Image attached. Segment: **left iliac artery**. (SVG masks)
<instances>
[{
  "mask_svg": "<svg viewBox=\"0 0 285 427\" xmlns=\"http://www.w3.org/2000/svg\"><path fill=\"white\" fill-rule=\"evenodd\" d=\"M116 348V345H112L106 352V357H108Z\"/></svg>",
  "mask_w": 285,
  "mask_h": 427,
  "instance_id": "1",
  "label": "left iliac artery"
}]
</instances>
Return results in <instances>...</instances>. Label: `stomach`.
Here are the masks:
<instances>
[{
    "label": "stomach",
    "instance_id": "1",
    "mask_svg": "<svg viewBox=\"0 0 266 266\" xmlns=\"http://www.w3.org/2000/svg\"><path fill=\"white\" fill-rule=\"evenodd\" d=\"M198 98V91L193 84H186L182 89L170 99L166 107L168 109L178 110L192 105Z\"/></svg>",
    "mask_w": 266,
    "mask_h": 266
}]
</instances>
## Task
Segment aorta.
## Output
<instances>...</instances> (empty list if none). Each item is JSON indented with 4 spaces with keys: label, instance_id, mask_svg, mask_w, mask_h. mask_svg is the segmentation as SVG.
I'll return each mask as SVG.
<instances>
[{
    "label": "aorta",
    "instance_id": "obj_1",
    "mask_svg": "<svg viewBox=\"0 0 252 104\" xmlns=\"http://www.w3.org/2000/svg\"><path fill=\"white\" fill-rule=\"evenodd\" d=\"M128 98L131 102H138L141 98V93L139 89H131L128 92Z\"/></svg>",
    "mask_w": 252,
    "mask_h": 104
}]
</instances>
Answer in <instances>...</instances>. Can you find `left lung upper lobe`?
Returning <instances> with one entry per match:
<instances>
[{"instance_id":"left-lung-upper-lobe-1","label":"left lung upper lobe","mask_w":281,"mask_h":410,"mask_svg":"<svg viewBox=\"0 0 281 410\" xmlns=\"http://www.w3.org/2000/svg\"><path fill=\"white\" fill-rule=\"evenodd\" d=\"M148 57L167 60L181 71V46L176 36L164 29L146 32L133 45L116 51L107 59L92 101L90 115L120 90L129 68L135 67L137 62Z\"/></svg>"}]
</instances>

# Work to complete
The entries are to be repeated exactly, with nothing altered.

# Answer space
Image attached. Segment: **left iliac artery**. (SVG masks)
<instances>
[{
  "mask_svg": "<svg viewBox=\"0 0 285 427\" xmlns=\"http://www.w3.org/2000/svg\"><path fill=\"white\" fill-rule=\"evenodd\" d=\"M116 348V345H112L106 352V357H108Z\"/></svg>",
  "mask_w": 285,
  "mask_h": 427,
  "instance_id": "1",
  "label": "left iliac artery"
}]
</instances>
Return results in <instances>...</instances>. Label: `stomach`.
Here are the masks:
<instances>
[{
    "label": "stomach",
    "instance_id": "1",
    "mask_svg": "<svg viewBox=\"0 0 266 266\" xmlns=\"http://www.w3.org/2000/svg\"><path fill=\"white\" fill-rule=\"evenodd\" d=\"M198 98V91L193 84H186L182 89L170 99L166 107L168 109L178 110L192 105Z\"/></svg>",
    "mask_w": 266,
    "mask_h": 266
}]
</instances>
## Task
Segment aorta.
## Output
<instances>...</instances> (empty list if none). Each item is JSON indented with 4 spaces with keys: label, instance_id, mask_svg, mask_w, mask_h. mask_svg is the segmentation as SVG.
I'll return each mask as SVG.
<instances>
[{
    "label": "aorta",
    "instance_id": "obj_1",
    "mask_svg": "<svg viewBox=\"0 0 252 104\" xmlns=\"http://www.w3.org/2000/svg\"><path fill=\"white\" fill-rule=\"evenodd\" d=\"M128 98L131 102H138L141 98V93L139 89H131L128 92Z\"/></svg>",
    "mask_w": 252,
    "mask_h": 104
}]
</instances>
Answer in <instances>...</instances>. Can you find `left lung upper lobe`?
Returning <instances> with one entry per match:
<instances>
[{"instance_id":"left-lung-upper-lobe-1","label":"left lung upper lobe","mask_w":281,"mask_h":410,"mask_svg":"<svg viewBox=\"0 0 281 410\" xmlns=\"http://www.w3.org/2000/svg\"><path fill=\"white\" fill-rule=\"evenodd\" d=\"M148 57L167 60L181 71V46L176 36L164 29L146 32L133 45L116 51L107 59L92 101L90 115L120 90L129 68L135 67L137 62Z\"/></svg>"}]
</instances>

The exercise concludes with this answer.